On Buchanan Highway: Bad Road Condition hinders Free Movement
Story Culled from The Analyst
Commercial drivers plying the road from Monrovia to Buchanan, Grand Bassa County are finding it increasingly difficult to travel to the port city of Buchanan due to deplorable road condition and as a result, that part of the country may soon be cut off from the rest of the Liberia if nothing is done to address the situation.
According to our reporter who just returned from the city, commercial vehicles that usually ply the road are finding it very hard to get to Buchanan because, he said, the road condition is appalling and it needs urgent attention.
Most of the commercial drivers who spoke to our reporter said, their refusal to travel to the city must not be seen as people who are not kind to passengers, instead it is intended to safeguard their vehicles from been crushed in the mud, something they said, would negatively impact their survival.
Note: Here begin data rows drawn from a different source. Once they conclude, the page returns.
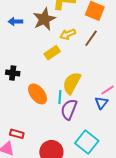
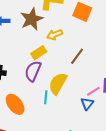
brown line: (91, 38) -> (77, 56), moved
orange ellipse: (38, 94) -> (15, 104), moved
purple semicircle: (69, 109) -> (33, 71), moved

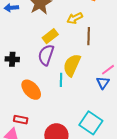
yellow arrow: (55, 35) -> (75, 18), moved
brown line: (77, 56) -> (89, 36), turned -30

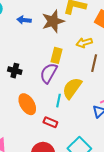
yellow rectangle: (50, 36) -> (56, 55), turned -49
red rectangle: (21, 120) -> (50, 122), moved

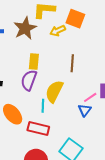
yellow arrow: (84, 43) -> (58, 31), moved
red rectangle: (50, 122) -> (38, 128), size x1.5

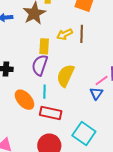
yellow arrow: (58, 31) -> (65, 34), moved
brown line: (72, 63) -> (82, 34), moved
cyan line: (43, 106) -> (45, 92), moved

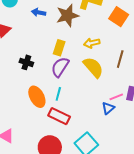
brown line: (82, 34) -> (120, 59), moved
yellow rectangle: (44, 46) -> (59, 48), moved
yellow semicircle: (65, 76) -> (93, 67), moved, turned 100

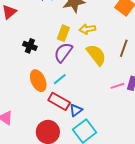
yellow arrow: (92, 43) -> (87, 29), moved
cyan line: (58, 94) -> (60, 79), turned 32
blue triangle: (108, 108) -> (76, 110), moved

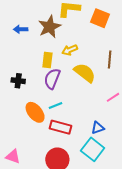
cyan line: (60, 79) -> (56, 105), turned 32
blue triangle: (76, 110) -> (98, 128), moved, turned 32

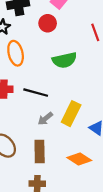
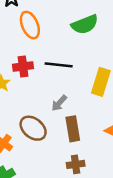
gray arrow: (45, 119) -> (59, 103), moved

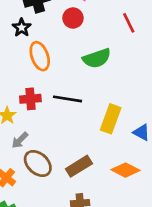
gray arrow: (59, 103) -> (20, 140), moved
brown rectangle: (73, 129) -> (79, 166), turned 65

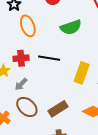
gray arrow: (20, 140) -> (21, 84), moved

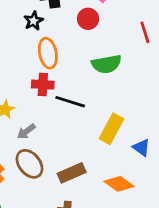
red cross: (21, 58) -> (43, 85), moved

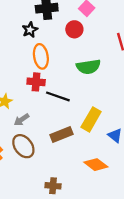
brown rectangle: (72, 173) -> (62, 135), moved

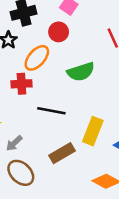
orange ellipse: (41, 56) -> (37, 58), moved, turned 60
red cross: (36, 82) -> (21, 84), moved

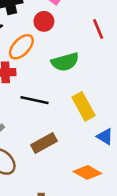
yellow rectangle: (93, 131) -> (84, 106), moved, turned -52

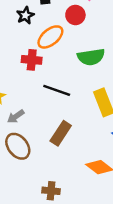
brown rectangle: (44, 143) -> (61, 133), turned -35

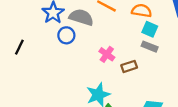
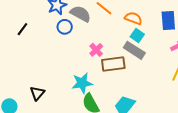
gray rectangle: (150, 47) -> (134, 50), size x1.5
brown rectangle: (129, 66) -> (113, 64), size x1.6

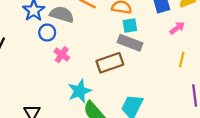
cyan square: (137, 36) -> (130, 26), turned -32
pink cross: (96, 50) -> (62, 55), moved

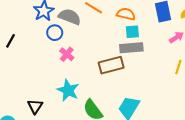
gray rectangle: (130, 43) -> (131, 48), turned -30
cyan star: (79, 91) -> (68, 90), moved, turned -30

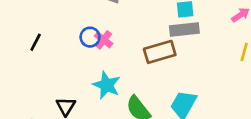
blue circle: (55, 33) -> (90, 37), moved
black line: (11, 41) -> (36, 42), moved

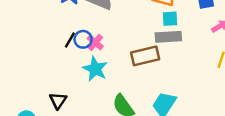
black line: (36, 42) -> (70, 40), moved
cyan star: (107, 85) -> (95, 69), moved

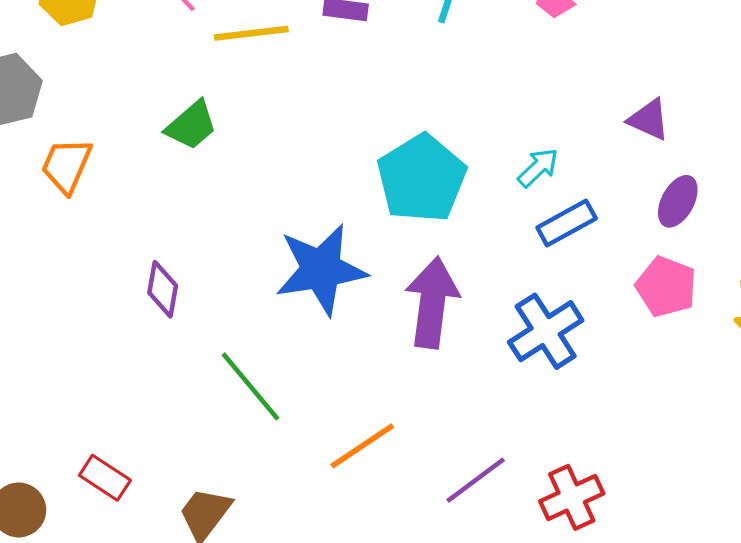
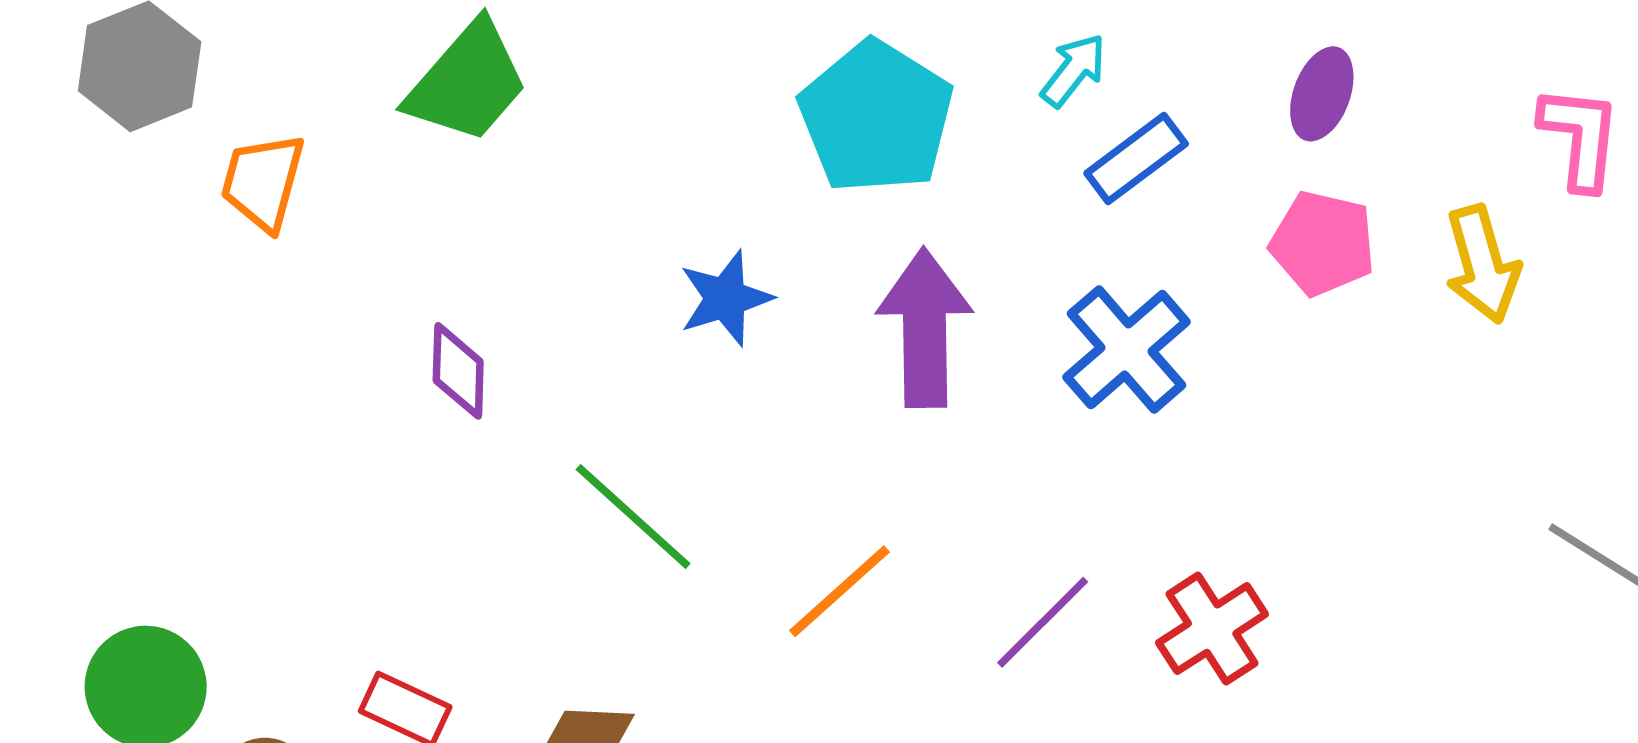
green trapezoid: (191, 125) -> (467, 82), size x1.4
blue star: (321, 269) -> (725, 298), size x0.6

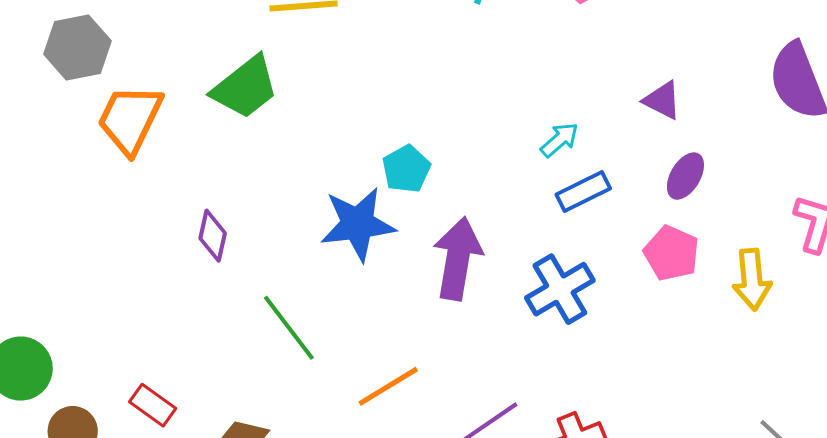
cyan pentagon: (876, 117) -> (406, 169), moved, size x0.6
orange trapezoid: (263, 182) -> (130, 119), size x1.4
blue star: (725, 298) -> (358, 224), size x1.5

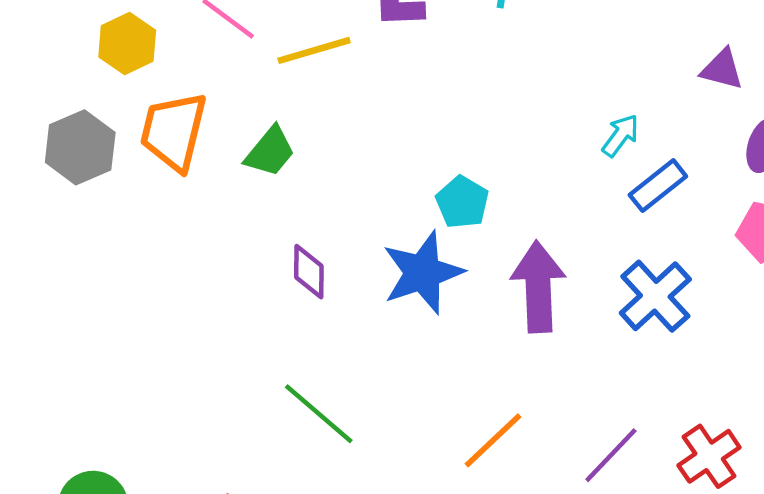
green trapezoid: (245, 87) -> (270, 152), size x0.7
orange trapezoid: (130, 119) -> (174, 131), moved
purple diamond: (213, 236) -> (309, 272), moved
green line: (289, 328) -> (319, 414), moved

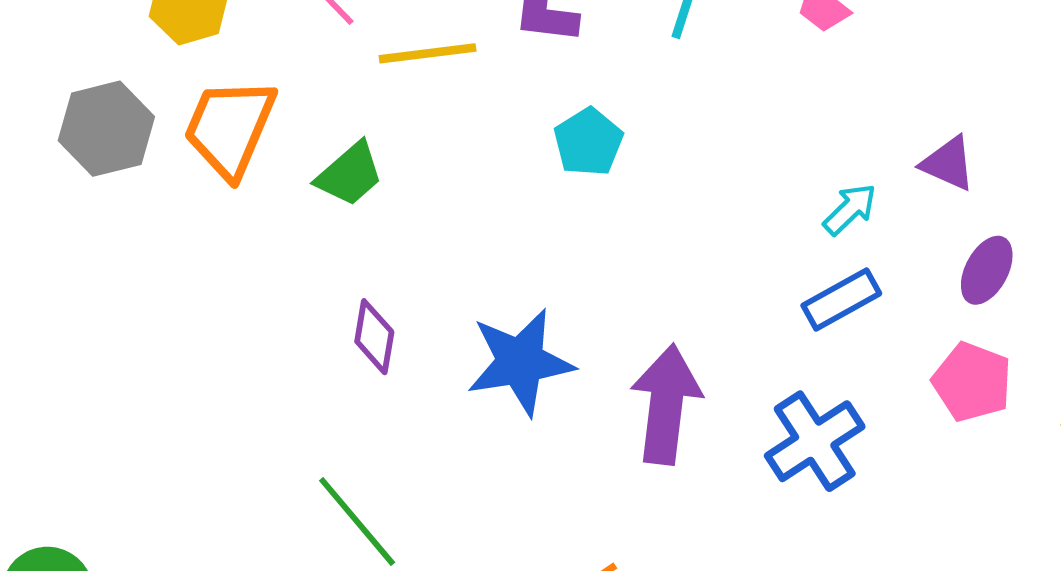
cyan arrow: (621, 135) -> (850, 209), moved
cyan pentagon: (462, 202) -> (588, 142), moved

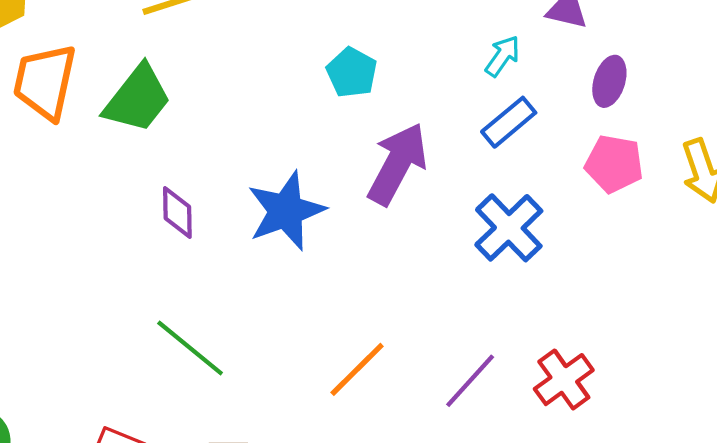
cyan pentagon: (588, 142) -> (352, 72), moved
green trapezoid: (350, 174) -> (137, 99), size x1.4
purple arrow: (666, 404) -> (397, 164), moved, turned 32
According to our reporter, the government approved fees for travelling to the city from Monrovia is between LD$350 - LD$400 but, he said, some commercial drivers are charging twice the approved fair. Our Buchanan correspondent also revealed that some commercial drivers are charging passengers from Monrovia to Buchanan between LD$500 - LD$700 per passenger, while others are charging close to LD$1000 along with extra fees being charged for luggage.
Meanwhile, Commercial drivers plying the road are reportedly lacked out in confusion over the exorbitant fees and as the result that, most drivers have parked their vehicles leaving several travelers to be stranded at packing stations. Some of the stranded passengers told our Buchanan correspondent that they were finding it increasingly complicated to get to their homes, as the result of the terrible road conditions, describing the situation as totally unacceptable.
They said, the Buchanan road needs total rehabilitation, and if nothing is done to recondition the road in the shortest possible time, it would undermine the government’s poverty reduction Program in the county, they stressed.